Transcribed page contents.
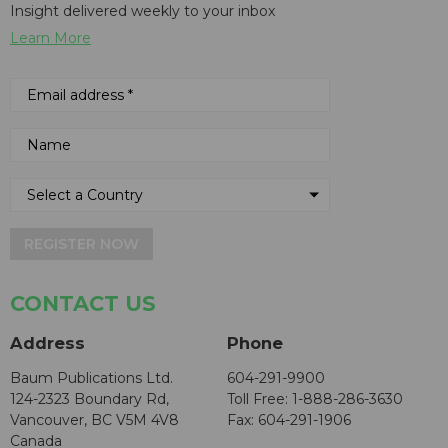
Insight delivered weekly to your inbox
Learn More
REGISTER NOW
CONTACT US
Address
Phone
Baum Publications Ltd.
604-291-9900
124-2323 Boundary Rd,
Toll Free: 1-888-286-3630
Vancouver, BC V5M 4V8
Fax: 604-291-1906
Canada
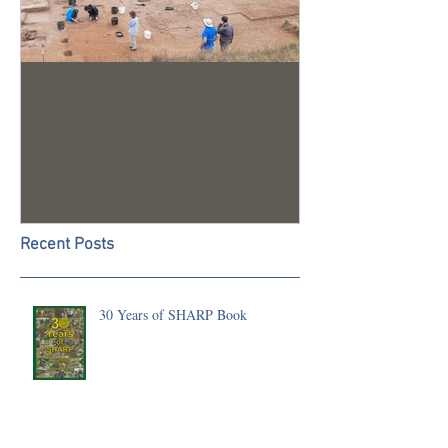
Trench 24 - A Summary of
2023 Season U
our 2022 Season
Recent Posts
30 Years of SHARP Book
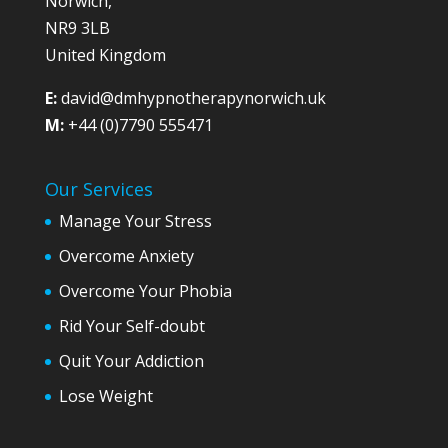
Norwich,
NR9 3LB
United Kingdom
E:
david@dmhypnotherapynorwich.uk
M:
+44 (0)7790 555471
Our Services
Manage Your Stress
Overcome Anxiety
Overcome Your Phobia
Rid Your Self-doubt
Quit Your Addiction
Lose Weight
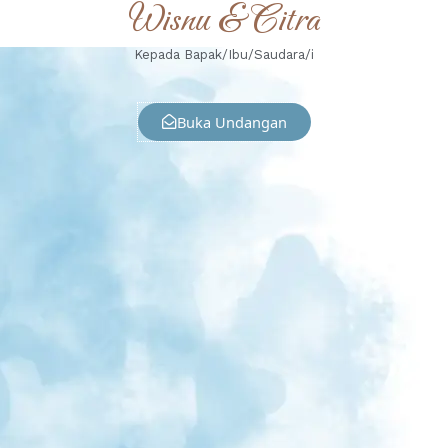
Wisnu & Citra
Kepada Bapak/Ibu/Saudara/i
Buka Undangan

WORK INSTRUCTION. The response must consist of the entries above exactly as they stand, minus any pictures.

RESPONSE TO THE TASK.
Insight delivered weekly to your inbox
Learn More
REGISTER NOW
CONTACT US
Address
Phone
Baum Publications Ltd.
604-291-9900
124-2323 Boundary Rd,
Toll Free: 1-888-286-3630
Vancouver, BC V5M 4V8
Fax: 604-291-1906
Canada
Trench 24 - A Summary of
2023 Season U
our 2022 Season
Recent Posts
30 Years of SHARP Book
Norwich,
NR9 3LB
United Kingdom
E:
david@dmhypnotherapynorwich.uk
M:
+44 (0)7790 555471
Our Services
Manage Your Stress
Overcome Anxiety
Overcome Your Phobia
Rid Your Self-doubt
Quit Your Addiction
Lose Weight
Wisnu & Citra
Kepada Bapak/Ibu/Saudara/i
Buka Undangan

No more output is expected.